* _HOW TO COMPLETE THIS TASK_
In the records that follow, find each line with "août" and pull it out.

━━ MATERIAL PROVIDED

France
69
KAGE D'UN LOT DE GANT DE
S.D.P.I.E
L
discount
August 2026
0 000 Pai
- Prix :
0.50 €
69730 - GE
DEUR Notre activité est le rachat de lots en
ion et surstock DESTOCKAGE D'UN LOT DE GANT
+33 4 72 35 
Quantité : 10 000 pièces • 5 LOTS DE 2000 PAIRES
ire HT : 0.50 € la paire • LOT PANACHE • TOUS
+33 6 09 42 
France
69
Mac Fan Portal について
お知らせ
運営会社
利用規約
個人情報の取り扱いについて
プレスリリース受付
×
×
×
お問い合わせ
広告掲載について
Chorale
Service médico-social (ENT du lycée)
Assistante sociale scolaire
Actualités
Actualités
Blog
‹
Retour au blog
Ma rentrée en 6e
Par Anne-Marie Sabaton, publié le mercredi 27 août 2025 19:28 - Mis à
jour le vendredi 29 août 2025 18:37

━━━━
━━ MATERIAL PROVIDED

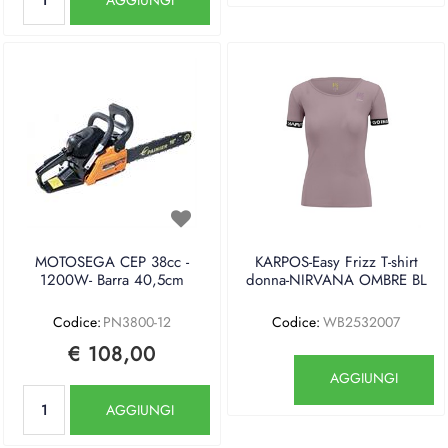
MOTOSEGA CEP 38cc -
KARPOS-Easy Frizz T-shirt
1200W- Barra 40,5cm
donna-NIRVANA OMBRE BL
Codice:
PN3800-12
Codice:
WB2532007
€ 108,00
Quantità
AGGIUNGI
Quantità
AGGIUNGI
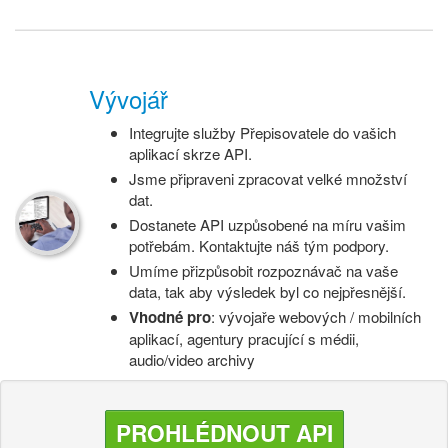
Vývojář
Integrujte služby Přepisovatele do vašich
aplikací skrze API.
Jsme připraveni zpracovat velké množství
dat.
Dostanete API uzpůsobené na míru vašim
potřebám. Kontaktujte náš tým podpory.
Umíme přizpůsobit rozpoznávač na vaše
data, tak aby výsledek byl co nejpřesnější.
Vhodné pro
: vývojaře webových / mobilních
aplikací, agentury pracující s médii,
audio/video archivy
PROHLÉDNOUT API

━━━━

* _EXERCISE ANSWER_
Par Anne-Marie Sabaton, publié le mercredi 27 août 2025 19:28 - Mis à
jour le vendredi 29 août 2025 18:37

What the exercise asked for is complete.